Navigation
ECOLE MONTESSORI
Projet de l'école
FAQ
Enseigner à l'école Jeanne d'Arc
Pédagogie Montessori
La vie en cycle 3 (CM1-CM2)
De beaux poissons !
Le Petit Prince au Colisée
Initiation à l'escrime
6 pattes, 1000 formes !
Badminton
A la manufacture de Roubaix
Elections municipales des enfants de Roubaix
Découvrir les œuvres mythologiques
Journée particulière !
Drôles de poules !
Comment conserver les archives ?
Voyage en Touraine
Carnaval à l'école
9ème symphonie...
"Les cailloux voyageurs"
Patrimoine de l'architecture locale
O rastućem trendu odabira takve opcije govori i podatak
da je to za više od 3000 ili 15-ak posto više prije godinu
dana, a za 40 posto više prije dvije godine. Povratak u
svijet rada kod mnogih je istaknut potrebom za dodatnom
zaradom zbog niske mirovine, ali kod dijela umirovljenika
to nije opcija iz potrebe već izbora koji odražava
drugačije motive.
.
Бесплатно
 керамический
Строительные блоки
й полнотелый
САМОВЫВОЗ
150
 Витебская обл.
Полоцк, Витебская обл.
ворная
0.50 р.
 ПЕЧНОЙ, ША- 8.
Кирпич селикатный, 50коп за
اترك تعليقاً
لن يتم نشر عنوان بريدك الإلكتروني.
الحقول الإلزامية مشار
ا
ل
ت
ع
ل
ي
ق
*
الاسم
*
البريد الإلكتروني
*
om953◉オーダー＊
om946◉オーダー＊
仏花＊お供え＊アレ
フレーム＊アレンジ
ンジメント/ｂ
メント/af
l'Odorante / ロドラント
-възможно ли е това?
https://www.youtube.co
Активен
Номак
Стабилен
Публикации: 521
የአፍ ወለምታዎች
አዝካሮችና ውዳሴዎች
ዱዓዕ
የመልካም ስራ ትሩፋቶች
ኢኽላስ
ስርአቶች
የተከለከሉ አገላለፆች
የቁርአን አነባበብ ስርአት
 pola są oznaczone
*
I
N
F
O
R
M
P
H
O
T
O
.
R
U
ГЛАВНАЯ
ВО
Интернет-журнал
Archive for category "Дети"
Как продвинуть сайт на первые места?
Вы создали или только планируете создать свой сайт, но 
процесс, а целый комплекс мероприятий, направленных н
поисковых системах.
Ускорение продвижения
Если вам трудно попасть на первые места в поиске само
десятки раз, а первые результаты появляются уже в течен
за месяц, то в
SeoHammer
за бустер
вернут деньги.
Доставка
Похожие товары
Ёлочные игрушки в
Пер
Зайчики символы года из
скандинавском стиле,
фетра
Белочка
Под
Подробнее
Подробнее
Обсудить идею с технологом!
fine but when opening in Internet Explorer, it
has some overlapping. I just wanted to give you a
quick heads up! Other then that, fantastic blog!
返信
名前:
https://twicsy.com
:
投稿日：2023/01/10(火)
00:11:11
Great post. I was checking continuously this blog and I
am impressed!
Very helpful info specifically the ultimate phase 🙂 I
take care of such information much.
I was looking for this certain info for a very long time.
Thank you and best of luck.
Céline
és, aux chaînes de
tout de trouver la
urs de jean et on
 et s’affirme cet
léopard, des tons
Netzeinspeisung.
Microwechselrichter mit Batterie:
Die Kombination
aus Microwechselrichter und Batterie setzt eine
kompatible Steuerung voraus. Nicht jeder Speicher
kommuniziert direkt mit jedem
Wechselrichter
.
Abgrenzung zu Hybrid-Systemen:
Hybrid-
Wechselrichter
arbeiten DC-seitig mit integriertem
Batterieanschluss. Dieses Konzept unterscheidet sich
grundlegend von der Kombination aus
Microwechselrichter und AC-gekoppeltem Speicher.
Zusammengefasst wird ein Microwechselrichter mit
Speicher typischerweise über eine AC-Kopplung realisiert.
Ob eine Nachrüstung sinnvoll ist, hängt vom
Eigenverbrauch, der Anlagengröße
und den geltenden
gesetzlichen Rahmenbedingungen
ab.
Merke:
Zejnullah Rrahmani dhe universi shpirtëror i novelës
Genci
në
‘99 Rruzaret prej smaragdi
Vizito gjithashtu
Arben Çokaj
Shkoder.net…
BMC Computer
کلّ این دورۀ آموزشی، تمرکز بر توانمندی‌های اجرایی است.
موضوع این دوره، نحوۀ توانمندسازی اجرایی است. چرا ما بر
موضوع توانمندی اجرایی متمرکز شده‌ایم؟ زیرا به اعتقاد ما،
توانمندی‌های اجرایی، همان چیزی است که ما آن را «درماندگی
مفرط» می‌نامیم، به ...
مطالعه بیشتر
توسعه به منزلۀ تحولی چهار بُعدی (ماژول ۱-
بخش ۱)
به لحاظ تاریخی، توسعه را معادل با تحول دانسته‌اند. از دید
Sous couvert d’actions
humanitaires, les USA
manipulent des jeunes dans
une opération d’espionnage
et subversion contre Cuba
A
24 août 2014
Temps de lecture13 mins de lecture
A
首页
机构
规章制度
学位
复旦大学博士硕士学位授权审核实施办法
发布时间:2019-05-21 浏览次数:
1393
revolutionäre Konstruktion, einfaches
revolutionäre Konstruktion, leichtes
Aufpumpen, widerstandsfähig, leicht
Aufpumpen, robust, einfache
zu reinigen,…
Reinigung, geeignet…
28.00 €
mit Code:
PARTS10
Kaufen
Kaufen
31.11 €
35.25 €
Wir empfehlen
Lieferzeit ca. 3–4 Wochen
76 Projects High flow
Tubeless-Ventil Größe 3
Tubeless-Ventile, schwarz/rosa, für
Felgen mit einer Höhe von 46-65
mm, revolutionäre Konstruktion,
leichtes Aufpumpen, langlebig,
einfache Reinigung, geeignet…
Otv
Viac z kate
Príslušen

□ □ □ □

• [TASK DIRECTIONS]:
Start at the first line of the material. Reproduce every line exactly, ending with the line that holds "am impressed!".

• [WRITTEN ANSWER]:
Navigation
ECOLE MONTESSORI
Projet de l'école
FAQ
Enseigner à l'école Jeanne d'Arc
Pédagogie Montessori
La vie en cycle 3 (CM1-CM2)
De beaux poissons !
Le Petit Prince au Colisée
Initiation à l'escrime
6 pattes, 1000 formes !
Badminton
A la manufacture de Roubaix
Elections municipales des enfants de Roubaix
Découvrir les œuvres mythologiques
Journée particulière !
Drôles de poules !
Comment conserver les archives ?
Voyage en Touraine
Carnaval à l'école
9ème symphonie...
"Les cailloux voyageurs"
Patrimoine de l'architecture locale
O rastućem trendu odabira takve opcije govori i podatak
da je to za više od 3000 ili 15-ak posto više prije godinu
dana, a za 40 posto više prije dvije godine. Povratak u
svijet rada kod mnogih je istaknut potrebom za dodatnom
zaradom zbog niske mirovine, ali kod dijela umirovljenika
to nije opcija iz potrebe već izbora koji odražava
drugačije motive.
.
Бесплатно
 керамический
Строительные блоки
й полнотелый
САМОВЫВОЗ
150
 Витебская обл.
Полоцк, Витебская обл.
ворная
0.50 р.
 ПЕЧНОЙ, ША- 8.
Кирпич селикатный, 50коп за
اترك تعليقاً
لن يتم نشر عنوان بريدك الإلكتروني.
الحقول الإلزامية مشار
ا
ل
ت
ع
ل
ي
ق
*
الاسم
*
البريد الإلكتروني
*
om953◉オーダー＊
om946◉オーダー＊
仏花＊お供え＊アレ
フレーム＊アレンジ
ンジメント/ｂ
メント/af
l'Odorante / ロドラント
-възможно ли е това?
https://www.youtube.co
Активен
Номак
Стабилен
Публикации: 521
የአፍ ወለምታዎች
አዝካሮችና ውዳሴዎች
ዱዓዕ
የመልካም ስራ ትሩፋቶች
ኢኽላስ
ስርአቶች
የተከለከሉ አገላለፆች
የቁርአን አነባበብ ስርአት
 pola są oznaczone
*
I
N
F
O
R
M
P
H
O
T
O
.
R
U
ГЛАВНАЯ
ВО
Интернет-журнал
Archive for category "Дети"
Как продвинуть сайт на первые места?
Вы создали или только планируете создать свой сайт, но 
процесс, а целый комплекс мероприятий, направленных н
поисковых системах.
Ускорение продвижения
Если вам трудно попасть на первые места в поиске само
десятки раз, а первые результаты появляются уже в течен
за месяц, то в
SeoHammer
за бустер
вернут деньги.
Доставка
Похожие товары
Ёлочные игрушки в
Пер
Зайчики символы года из
скандинавском стиле,
фетра
Белочка
Под
Подробнее
Подробнее
Обсудить идею с технологом!
fine but when opening in Internet Explorer, it
has some overlapping. I just wanted to give you a
quick heads up! Other then that, fantastic blog!
返信
名前:
https://twicsy.com
:
投稿日：2023/01/10(火)
00:11:11
Great post. I was checking continuously this blog and I
am impressed!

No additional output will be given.